If you’re reading this, you have a thing. It’s a thing you want to promote, or tell a story about, or whatever. It doesn’t matter if it’s a seminar, colloquium, webinar, training, talk, presentation, success story, profile, feature, infographic, report, slideshow, documentary, video interview or announcement. In a very real way, they’re all the same: You want a certain audience (or audiences) to know about your thing and you probably want them to do something about it.

There isn’t one guiding principle to effective external communications because there are so many variables. But if there was one thing to bear in mind, it is this: Your thing is one of a thousand things. It is no more important to you than other people’s things are to them. You are all competing for mindshare and attention, and not everyone is going to succeed. Often, despite your very best efforts, you will not succeed. You will plan and execute, and you will do everything right on paper, and still not enough people will know about your thing, or take action on it.

Your thing is one of a thousand things. It is no more important to you than other people’s things are to them.

There is a debate in the marketing field about how many messages we are exposed to during an average day. Conservative estimates are in the 100s, and others say 2,000+. The point is, even if you took away all the stuff that people actually have to do in an average day — make breakfast, walk the dog, take the kids to school, work, come home, mow the lawn, binge-watch “Stranger Things” on Netflix, etc. — there would still be all the stuff that is working to earn their attention. E-mail. Facebook. Twitter. Amazon. Billboards. Magazines. Radio. When you really think about it, getting a reasonable turnout to a seminar or film screening in 2016 is a minor miracle.

We get more into this in the communications planning section, but the best you can ever do is to get the right message to the right person at the right time in the right place. IF you manage that, the person still has to trust the source of the information you have expertly delivered, understand it, decide what to do with the information, and maybe act in the manner you desire. It’s a lot to hope for.

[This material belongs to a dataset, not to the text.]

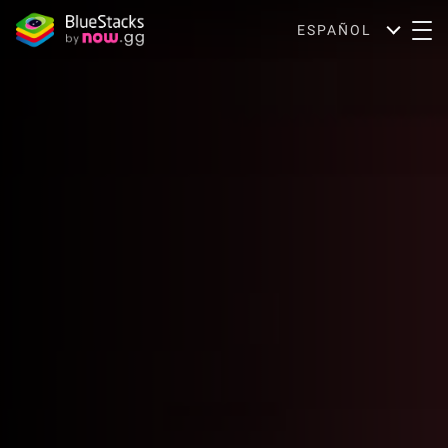
ESPAÑOL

But effective marketing and communication isn’t that complex. A traditional definition of marketing would go something like, “The act of bringing goods and services to the people who need or want them, when, where and how they are wanted, and at an acceptable price.” Once you have the goods or services, it’s a matter of understanding who your audiences are, what they want, where they are, and how to make it as hard as possible for them to ignore you.

Consider for a moment how effective Amazon is at selling you stuff. You look at one backpack or king sheet set, and within minutes you can be on a totally different website seeing ads for other backpacks and king sheets. Once they know you’re in the market for these things, they make it very hard for you to forget you wanted them. But if the “average” web e-tailer is successful “converting” you 1 out of 100 times, Amazon might do it 3 out of 100 times. They’re 3 times better than the competition, but they failed 97 percent of the time, and no one is better at doing what they do.

This section is mostly about tactics — the material things that are informed by a communications plan. Tactics without planning never work as well as tactics with planning. If you can always use some of the same principles to guide your work with external communications, you will vastly improve the likelihood that your thing gets more attention than someone else’s.

Tactics without planning never work as well as tactics with planning.